Lundi, après huit ans passés dans la prison iranienne d’Evin, connue pour ses conditions de détention brutales, Siamak Namazi a franchi la porte d’un avion de Qatar Airways qui venait de le transporter vers la liberté et s’est arrêté. Du haut des marches, il regarda autour de lui, sourit, puis fit signe à personne en particulier. Quelques minutes plus tard, il a publié une déclaration depuis Doha, avant son transfert pour la dernière étape de son voyage à Washington pour retrouver sa famille. Sa « joie ineffable », dit-il, était mêlée à « un sentiment douloureux et profond de culpabilité » parce que tant de personnes languissaient encore derrière les murs hostiles d’Evin. “Tous les prisonniers politiques d’Iran”, a-t-il déclaré, “méritent leur liberté”.

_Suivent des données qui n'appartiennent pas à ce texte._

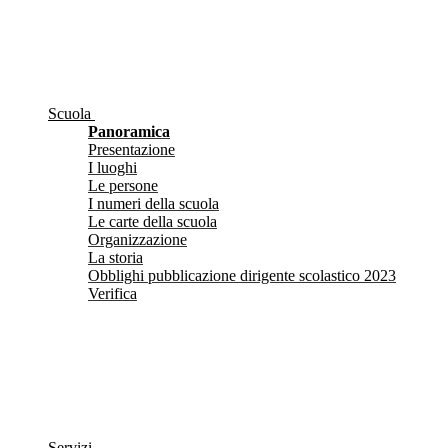
Scuola
Panoramica
Presentazione
I luoghi
Le persone
I numeri della scuola
Le carte della scuola
Organizzazione
La storia
Obblighi pubblicazione dirigente scolastico 2023
Verifica
Servizi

Selon des responsables du gouvernement belge, l’Iran détient actuellement au moins vingt-deux Européens, dont un diplomate de l’Union européenne. La libération de Namazi et de quatre autres Américains, dans le cadre d’un échange de prisonniers qui a abouti à deux années de diplomatie laborieuse, ne mettra certainement pas fin à une tactique iranienne qui a duré plus de quatre décennies et a emprisonné près d’une centaine de citoyens américains. “La prise d’otages maintient les fanatiques au pouvoir, même au prix de l’Iran qui reste un paria/putois international dont le passeport ne vaut rien, dont la monnaie ne vaut rien”, a déclaré John Limbert, l’un des cinquante-deux Américains détenus pendant quatre cent quarante ans. quatre jours après que des étudiants iraniens se sont emparés de l’ambassade américaine au lendemain de la révolution de 1979, m’a dit. La détention d’étrangers est également un stratagème essentiel dans les jeux entre factions rivales en Iran. Limbert a ajouté : « Tant que les ultra-MICHA (Make Iran Great Again) doit montrer qu’elle est aux commandes, elle continuera à prendre des mesures, comme des prises d’otages, pour discréditer ses rivaux politiques, quels que soient les coûts qui y sont associés.» L’un des ravisseurs de Limbert lui a dit en 1979 : « Il ne s’agit pas de vous ; il ne s’agit pas du Shah ; il ne s’agit pas des États-Unis, mais de nous. Nous avons notre poisson interne à frire.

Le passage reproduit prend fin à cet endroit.